In order to provide theoretical basis for gas cleaning and pollution control thermodynamic equilibrium calculations were performed to predict the partitioning of trace element species under special conditions for underground coal gasification, including both oxygen-steam gasification and air blown gasification under elevated pressures. The trace elements studied include As, Se, Pb, Ni, Cd, Cr, Sb. The results indicate, in the condition of large-section UCG process with oxygen-steam injection, all the elements studied present in the gas phase during gasification stage. Ni and Cr are hardly volatile and tend to condense below 1000 °C. Most of them will be enriched in bottom ash. As, Pb, Cd, Sb totally or partially occur in gas phase in underground gas cleaning system.

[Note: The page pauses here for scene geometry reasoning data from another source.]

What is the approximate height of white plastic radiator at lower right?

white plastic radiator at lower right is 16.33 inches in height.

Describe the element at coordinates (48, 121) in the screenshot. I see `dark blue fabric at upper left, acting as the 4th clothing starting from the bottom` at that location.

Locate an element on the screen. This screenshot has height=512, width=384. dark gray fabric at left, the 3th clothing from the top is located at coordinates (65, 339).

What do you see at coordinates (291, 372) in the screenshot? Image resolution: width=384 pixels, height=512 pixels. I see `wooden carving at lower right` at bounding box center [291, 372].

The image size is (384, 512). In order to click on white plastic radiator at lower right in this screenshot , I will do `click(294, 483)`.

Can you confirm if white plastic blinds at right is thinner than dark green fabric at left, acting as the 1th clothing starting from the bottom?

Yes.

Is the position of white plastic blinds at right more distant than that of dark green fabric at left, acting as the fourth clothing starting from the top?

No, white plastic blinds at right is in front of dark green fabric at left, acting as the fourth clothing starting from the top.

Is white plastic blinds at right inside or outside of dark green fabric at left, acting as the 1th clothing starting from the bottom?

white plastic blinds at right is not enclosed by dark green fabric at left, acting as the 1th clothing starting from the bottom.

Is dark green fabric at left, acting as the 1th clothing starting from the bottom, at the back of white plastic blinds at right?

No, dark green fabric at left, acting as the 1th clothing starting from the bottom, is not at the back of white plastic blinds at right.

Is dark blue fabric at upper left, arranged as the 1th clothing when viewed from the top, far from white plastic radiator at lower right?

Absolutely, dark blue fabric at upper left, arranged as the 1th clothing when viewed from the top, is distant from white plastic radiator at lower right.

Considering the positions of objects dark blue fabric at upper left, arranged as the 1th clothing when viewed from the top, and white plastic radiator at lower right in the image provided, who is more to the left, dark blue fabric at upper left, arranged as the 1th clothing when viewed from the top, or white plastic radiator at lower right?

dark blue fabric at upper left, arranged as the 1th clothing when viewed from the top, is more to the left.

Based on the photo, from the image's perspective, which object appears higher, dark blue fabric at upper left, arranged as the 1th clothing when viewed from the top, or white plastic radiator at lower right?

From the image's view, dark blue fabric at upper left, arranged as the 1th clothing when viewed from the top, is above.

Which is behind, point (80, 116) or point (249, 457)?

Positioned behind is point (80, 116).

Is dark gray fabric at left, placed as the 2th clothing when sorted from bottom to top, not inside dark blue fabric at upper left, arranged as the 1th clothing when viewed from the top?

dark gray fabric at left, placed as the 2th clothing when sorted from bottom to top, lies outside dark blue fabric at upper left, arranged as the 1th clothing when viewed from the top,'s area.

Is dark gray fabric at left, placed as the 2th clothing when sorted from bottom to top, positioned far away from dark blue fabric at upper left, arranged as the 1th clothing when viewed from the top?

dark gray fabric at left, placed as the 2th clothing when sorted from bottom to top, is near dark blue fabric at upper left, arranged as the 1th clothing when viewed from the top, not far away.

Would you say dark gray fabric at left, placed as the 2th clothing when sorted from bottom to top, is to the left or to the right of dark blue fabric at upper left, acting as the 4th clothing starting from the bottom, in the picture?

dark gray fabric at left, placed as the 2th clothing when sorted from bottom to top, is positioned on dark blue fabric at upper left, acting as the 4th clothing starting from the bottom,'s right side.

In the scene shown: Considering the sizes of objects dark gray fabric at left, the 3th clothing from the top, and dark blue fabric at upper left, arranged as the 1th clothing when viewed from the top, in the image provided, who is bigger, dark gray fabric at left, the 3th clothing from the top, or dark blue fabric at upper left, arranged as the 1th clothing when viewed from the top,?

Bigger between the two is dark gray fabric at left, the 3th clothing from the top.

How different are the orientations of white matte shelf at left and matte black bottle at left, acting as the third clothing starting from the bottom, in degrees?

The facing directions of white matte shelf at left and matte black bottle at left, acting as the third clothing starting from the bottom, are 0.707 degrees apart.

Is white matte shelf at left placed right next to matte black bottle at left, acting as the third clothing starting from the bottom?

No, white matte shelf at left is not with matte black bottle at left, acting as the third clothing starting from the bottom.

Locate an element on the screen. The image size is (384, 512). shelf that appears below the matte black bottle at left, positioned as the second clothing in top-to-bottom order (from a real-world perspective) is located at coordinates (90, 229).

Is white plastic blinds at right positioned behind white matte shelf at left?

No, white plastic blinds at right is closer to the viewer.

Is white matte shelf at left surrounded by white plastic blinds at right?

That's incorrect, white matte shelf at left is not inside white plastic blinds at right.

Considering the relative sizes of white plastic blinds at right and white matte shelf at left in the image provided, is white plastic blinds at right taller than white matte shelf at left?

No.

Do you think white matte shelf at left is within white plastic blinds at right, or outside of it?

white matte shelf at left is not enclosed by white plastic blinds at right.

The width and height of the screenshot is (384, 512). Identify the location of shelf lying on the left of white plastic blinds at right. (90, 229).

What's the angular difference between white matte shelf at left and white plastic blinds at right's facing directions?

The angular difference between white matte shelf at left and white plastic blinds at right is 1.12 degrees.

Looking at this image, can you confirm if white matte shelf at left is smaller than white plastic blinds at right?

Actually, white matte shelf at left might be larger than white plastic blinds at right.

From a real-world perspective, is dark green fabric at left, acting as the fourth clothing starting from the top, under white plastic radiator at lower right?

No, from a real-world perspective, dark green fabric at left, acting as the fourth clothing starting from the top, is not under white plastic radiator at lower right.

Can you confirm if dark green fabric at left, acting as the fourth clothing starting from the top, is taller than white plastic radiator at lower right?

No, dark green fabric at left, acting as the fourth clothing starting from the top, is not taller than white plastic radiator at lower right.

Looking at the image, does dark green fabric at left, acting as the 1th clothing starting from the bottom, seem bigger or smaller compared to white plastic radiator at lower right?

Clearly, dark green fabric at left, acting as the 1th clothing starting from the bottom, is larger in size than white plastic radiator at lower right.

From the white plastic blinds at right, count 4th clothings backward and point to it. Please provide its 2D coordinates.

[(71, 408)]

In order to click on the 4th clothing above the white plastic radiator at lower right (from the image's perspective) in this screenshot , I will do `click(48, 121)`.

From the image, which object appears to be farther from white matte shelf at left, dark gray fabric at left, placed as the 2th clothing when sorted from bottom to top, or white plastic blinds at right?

In cold cleaning system, they exist in condensed phases and tend to be enriched in fly ash, which is beneficial to trace element removal. Se presents in gas phase in the form of H 2Se(g) even in ground cold gas cleaning system. The presence of potassium makes arsenic less volatile due to the formation of K 3AsO 4 and selenium is not affected. Also the amount of gaseous antimony chloride is reduced because of prior formation of alkali metal chloride. Pressure shows a remarkable effect on equilibrium partitioning of As, Se, Sb. With rising pressure, increasing quantities of hydrides of these trace elements are generated due to the enhancement of the reducing atmosphere. At the same time, the condensation points of all the trace elements sharply increase with pressure. It is found that for underground air blown gasification, the gaseous species of trace element sulfide can be easily formed, and the trace elements have lower condensation points than those for oxygen-steam gasification.